Poon loves working with him and says he’s open to anything. That isn’t always the case in Hollywood, where many actors have specific diet demands. It creates an even bigger challenge for a food stylist: realistic dishes, no pathogens, back-up versions for numerous retakes, anticipating on-the-fly script changes and doing it all while meeting various dietary restrictions.
Her sense of humor about what she does is evident. Poon seems unflappable even when recounting stories of procuring organs and traipsing through Chinatown to find what she needs for the next show. There was, however, one thing that gave her pause: chicken heads.
She bought a dozen for a recent episode, then boiled them, picked out the flesh and bleached two thirds of them, before passing along the task. “My poor assistant, Ettie, bless her heart, did about four, she’s not squeamish.”
So what exactly bothered Poon about this particular task? “It’s not picking the brains out and cleaning the flesh out of the skull, it’s the initial boiling off of the flesh. When they come out of the water, it’s wretched looking, their eyes are bulging...” she paused and changed the subject.

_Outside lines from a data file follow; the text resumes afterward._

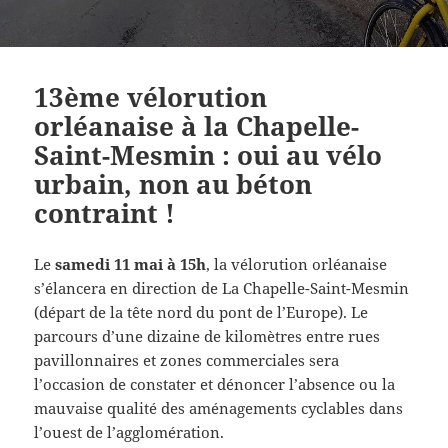
13ème vélorution
orléanaise à la Chapelle-
Saint-Mesmin : oui au vélo
urbain, non au béton
contraint !
Le
samedi 11 mai à 15h
, la vélorution orléanaise
s’élancera en direction de La Chapelle-Saint-Mesmin
(départ de la tête nord du pont de l’Europe). Le
parcours d’une dizaine de kilomètres entre rues
pavillonnaires et zones commerciales sera
l’occasion de constater et dénoncer l’absence ou la
mauvaise qualité des aménagements cyclables dans
l’ouest de l’agglomération.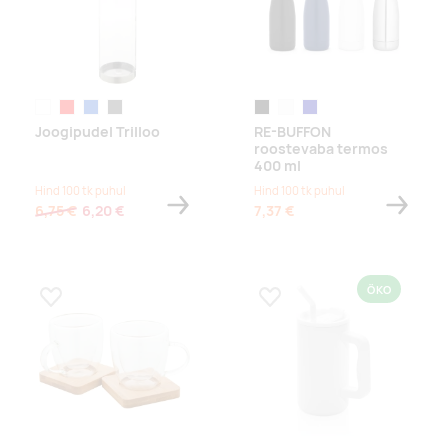
läbipaistev
punane
sinine
tumehall
must
valge
tumesinine
Joogipudel Trilloo
RE-BUFFON
roostevaba termos
400 ml
Hind 100 tk puhul
Hind 100 tk puhul
6,75 €
6,20 €
7,37 €
ÖKO
Lisa lemmikuks
Lisa lemmikuks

Those chicken skulls were used in episode eight, along with white asparagus, meant to evoke finger bones, and lotus root. Poon felt like the lotus would pair perfectly with the skull and asparagus to create a salad meant to give even a vegetarian pause.

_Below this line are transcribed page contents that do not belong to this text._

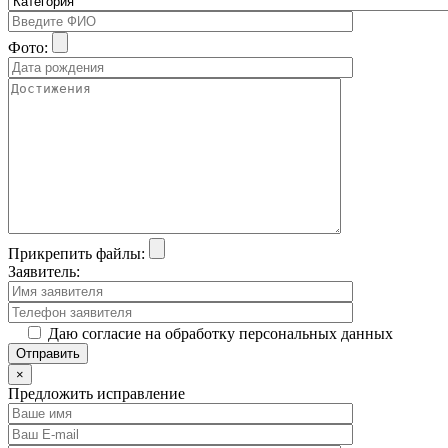
Фото:
Прикрепить файлы:
Заявитель:
Даю согласие на обработку персональных данных
×
Предложить исправление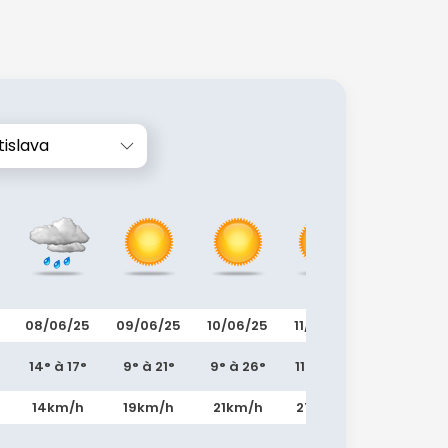
tislava
08/06/25
09/06/25
10/06/25
11/06/25
12/06/25
14° à 17°
9° à 21°
9° à 26°
11° à 22°
9° à 25°
14km/h
19km/h
21km/h
27km/h
8km/h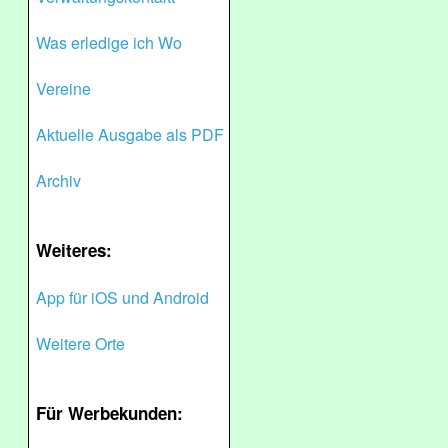
Was erledige ich Wo
Vereine
Aktuelle Ausgabe als PDF
Archiv
Weiteres:
App für iOS und Android
Weitere Orte
Für Werbekunden:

Yes, there was a vegetarian at Dr. Lecter’s table: Freddie Lounds, a tabloid reporter played by Lara Jean Choroscecki, insisted on being served a meatless meal. Lounds might have dodged the flesh, but not the dread. The chicken skull perched menacingly atop the salad, a macabre meatless accoutrement.
Poon doesn’t have a full kitchen on the Toronto set of “Hannibal.” She works with three banquet tables and a couple of coolers; a silent alternative to a buzzing, humming refrigerator. Anticipating script changes is one of her bigger challenges because “you have to be ready for that big idea that the actor or the director might have.”
While her work plays a major role in the NBC series, there are many little touches that are never seen by viewers. For example, Poon noted, “You didn’t see the crab with his arm upraised, you didn’t see the beauty on the plate, and I know that because it’s like Cinderella, ‘just in case he asks me to dance.’”
Poon shares her inspiration and thought processes via her blog, “Feeding Hannibal,” offering fans an inside look at her work, replete with illustrations, revisions and poetry. Interest in the show’s macabre meals has spawned an unusual pop-up dinner in Toronto, on June 18 at The Cookbook Store with chef Matt Kantor interpreting her recipe ideas.
Meanwhile, she’s painting and working on her children’s books. The show’s first season finale airs Thursday June 20, and has been picked up by NBC for a second season.
The process of feeding Hannibal has certainly consumed Poon, but she’s philosophical about the work. “We all like to complain about it being hard, but if it wasn’t hard, it wouldn’t be any fun at the end of the day.”